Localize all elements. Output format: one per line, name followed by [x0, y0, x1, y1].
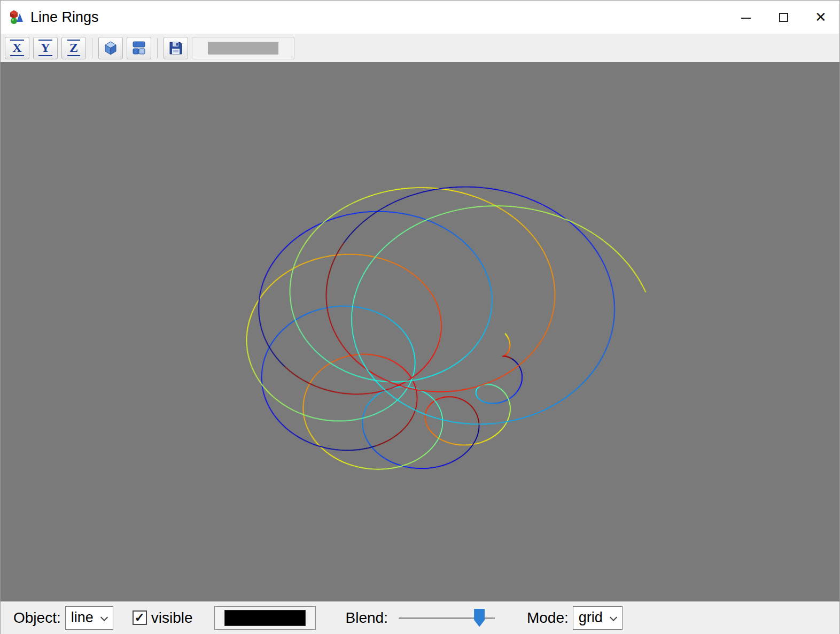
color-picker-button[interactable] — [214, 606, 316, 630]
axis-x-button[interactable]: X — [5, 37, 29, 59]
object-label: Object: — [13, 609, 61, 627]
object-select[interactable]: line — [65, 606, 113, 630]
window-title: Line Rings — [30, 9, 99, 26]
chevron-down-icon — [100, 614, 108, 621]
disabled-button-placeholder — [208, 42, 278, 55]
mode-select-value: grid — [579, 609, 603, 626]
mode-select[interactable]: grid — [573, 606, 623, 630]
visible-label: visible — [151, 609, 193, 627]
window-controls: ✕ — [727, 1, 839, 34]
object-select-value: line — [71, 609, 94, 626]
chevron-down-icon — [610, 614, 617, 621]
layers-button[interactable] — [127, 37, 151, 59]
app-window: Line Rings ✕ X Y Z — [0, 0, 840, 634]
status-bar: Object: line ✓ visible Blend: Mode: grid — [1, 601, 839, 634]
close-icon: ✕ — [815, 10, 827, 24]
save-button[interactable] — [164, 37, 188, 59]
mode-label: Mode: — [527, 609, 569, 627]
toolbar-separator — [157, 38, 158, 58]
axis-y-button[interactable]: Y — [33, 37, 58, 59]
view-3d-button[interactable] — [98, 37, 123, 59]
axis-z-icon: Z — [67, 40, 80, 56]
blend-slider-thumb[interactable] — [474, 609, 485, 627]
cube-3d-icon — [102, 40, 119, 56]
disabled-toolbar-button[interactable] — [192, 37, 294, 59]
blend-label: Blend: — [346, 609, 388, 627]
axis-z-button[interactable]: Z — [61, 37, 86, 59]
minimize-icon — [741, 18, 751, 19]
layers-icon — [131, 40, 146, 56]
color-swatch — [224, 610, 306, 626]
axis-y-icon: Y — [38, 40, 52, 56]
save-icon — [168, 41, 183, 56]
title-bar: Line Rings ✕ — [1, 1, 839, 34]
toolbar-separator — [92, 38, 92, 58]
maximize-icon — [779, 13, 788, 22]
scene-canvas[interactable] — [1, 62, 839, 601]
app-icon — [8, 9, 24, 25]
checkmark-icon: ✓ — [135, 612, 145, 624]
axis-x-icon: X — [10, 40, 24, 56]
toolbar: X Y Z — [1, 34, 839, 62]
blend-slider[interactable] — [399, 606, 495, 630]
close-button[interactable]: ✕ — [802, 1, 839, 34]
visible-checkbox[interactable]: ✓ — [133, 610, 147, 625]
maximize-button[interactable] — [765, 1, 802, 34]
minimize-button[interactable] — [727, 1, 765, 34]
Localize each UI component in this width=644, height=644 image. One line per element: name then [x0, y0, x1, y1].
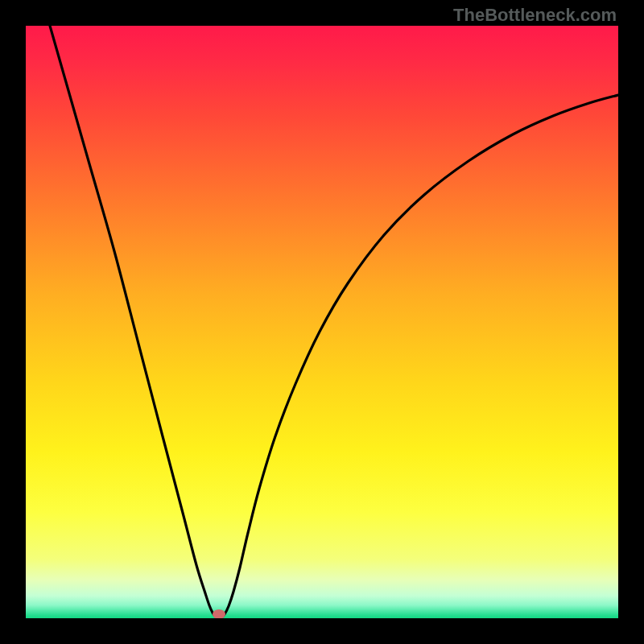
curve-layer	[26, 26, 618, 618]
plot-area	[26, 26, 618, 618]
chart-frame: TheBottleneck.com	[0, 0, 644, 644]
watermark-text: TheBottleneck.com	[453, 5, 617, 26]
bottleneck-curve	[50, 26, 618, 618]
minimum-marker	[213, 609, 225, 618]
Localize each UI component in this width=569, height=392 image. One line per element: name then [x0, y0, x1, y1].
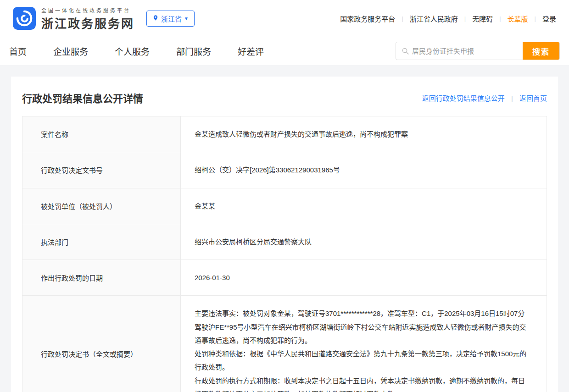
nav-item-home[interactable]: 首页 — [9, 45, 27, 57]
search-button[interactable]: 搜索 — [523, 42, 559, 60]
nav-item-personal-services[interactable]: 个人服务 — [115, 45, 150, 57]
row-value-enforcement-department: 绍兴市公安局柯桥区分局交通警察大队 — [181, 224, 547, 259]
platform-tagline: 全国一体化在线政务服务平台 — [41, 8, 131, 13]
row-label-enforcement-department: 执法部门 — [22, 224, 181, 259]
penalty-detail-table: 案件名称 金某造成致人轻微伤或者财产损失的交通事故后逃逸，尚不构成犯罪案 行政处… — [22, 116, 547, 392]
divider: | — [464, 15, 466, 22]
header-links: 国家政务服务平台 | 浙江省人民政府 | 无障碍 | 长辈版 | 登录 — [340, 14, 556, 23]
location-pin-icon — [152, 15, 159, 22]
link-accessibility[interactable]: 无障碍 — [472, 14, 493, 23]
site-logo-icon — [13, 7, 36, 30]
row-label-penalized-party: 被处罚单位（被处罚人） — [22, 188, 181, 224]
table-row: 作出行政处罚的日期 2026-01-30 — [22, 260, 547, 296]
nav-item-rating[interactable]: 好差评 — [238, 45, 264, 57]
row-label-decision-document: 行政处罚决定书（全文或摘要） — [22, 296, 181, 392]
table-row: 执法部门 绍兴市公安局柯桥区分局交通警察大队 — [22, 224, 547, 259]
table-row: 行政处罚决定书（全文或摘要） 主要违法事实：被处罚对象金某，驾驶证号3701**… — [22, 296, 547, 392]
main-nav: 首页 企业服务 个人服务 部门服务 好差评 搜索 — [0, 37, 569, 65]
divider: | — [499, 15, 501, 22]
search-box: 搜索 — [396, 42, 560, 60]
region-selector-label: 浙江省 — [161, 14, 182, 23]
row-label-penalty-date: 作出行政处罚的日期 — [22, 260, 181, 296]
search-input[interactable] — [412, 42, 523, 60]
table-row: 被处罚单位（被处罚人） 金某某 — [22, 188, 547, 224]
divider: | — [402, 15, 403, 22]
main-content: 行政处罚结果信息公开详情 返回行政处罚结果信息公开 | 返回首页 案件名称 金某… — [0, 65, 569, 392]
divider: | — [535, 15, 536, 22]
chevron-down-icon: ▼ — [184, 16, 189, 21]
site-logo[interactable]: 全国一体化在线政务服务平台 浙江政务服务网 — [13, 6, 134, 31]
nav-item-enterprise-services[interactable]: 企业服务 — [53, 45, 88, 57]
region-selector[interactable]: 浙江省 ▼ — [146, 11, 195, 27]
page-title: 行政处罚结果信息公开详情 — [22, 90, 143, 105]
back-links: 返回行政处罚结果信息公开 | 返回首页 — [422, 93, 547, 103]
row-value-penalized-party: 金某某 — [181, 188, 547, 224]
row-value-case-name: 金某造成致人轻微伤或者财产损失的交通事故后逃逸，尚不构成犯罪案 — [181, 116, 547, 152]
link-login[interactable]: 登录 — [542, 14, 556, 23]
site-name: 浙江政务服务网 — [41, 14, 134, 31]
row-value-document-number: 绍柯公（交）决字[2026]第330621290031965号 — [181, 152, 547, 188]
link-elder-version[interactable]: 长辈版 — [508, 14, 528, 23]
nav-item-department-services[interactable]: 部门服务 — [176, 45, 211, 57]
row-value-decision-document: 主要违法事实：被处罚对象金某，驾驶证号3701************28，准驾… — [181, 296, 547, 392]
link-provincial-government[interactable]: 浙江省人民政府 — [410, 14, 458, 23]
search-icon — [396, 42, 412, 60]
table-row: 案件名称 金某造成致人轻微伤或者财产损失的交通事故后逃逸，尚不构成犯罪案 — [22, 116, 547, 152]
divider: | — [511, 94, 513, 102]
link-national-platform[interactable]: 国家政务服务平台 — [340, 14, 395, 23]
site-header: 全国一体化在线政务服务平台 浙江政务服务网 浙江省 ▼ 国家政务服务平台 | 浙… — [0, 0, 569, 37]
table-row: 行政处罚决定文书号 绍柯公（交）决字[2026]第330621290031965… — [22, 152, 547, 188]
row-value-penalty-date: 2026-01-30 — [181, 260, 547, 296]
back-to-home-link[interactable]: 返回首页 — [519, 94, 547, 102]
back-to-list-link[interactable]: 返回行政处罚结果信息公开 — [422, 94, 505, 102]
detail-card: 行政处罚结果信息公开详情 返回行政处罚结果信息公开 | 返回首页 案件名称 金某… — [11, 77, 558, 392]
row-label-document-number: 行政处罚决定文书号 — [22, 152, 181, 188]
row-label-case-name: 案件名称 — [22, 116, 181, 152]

----

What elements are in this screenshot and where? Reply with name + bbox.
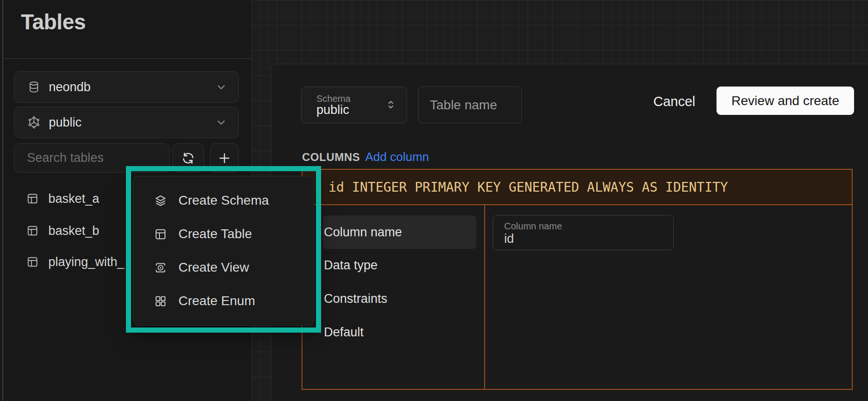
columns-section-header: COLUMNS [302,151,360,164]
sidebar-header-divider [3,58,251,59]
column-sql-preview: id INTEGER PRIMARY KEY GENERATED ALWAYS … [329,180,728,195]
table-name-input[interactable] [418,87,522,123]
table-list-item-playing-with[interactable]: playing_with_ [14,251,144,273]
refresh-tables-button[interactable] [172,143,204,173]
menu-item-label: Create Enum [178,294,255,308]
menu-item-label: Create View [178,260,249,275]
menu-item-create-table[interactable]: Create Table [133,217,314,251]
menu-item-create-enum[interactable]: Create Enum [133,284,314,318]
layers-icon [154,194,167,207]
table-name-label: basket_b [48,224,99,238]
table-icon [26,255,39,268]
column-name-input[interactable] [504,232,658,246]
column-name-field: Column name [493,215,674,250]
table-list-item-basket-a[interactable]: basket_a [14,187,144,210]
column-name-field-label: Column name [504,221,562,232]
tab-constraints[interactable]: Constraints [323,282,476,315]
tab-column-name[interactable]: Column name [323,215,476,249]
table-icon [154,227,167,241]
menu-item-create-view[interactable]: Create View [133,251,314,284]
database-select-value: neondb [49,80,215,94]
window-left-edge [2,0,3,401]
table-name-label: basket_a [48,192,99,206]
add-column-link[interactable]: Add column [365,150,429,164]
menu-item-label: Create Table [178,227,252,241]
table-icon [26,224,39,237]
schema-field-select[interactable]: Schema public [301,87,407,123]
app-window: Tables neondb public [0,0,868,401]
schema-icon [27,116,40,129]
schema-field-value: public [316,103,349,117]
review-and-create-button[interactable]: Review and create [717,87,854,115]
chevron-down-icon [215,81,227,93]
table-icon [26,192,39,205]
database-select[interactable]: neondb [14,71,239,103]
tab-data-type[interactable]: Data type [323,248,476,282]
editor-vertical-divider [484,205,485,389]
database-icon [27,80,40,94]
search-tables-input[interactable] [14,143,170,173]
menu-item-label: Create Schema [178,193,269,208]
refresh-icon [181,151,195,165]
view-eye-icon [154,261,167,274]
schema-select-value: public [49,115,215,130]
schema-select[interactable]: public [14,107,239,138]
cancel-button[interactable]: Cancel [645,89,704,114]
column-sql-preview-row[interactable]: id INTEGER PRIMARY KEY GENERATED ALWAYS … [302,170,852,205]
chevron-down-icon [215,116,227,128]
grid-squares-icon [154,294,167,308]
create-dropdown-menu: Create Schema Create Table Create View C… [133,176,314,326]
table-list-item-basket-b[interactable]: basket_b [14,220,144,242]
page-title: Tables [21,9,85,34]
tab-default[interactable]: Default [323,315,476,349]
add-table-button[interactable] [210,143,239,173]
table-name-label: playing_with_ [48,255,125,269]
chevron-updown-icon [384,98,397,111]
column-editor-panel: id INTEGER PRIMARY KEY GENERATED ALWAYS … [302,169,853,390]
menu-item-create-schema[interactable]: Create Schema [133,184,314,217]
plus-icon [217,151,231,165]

----

**EXERCISE REQUIREMENTS**: Gather each line of the listing that holds the string "width".

**ANSWER BOX**:
Localize each UI component in this width=644, height=644 image. One line per element: name then [x0, y0, x1, y1].
Localize each UI component in this width=569, height=392 image. One line per element: name then [x0, y0, x1, y1].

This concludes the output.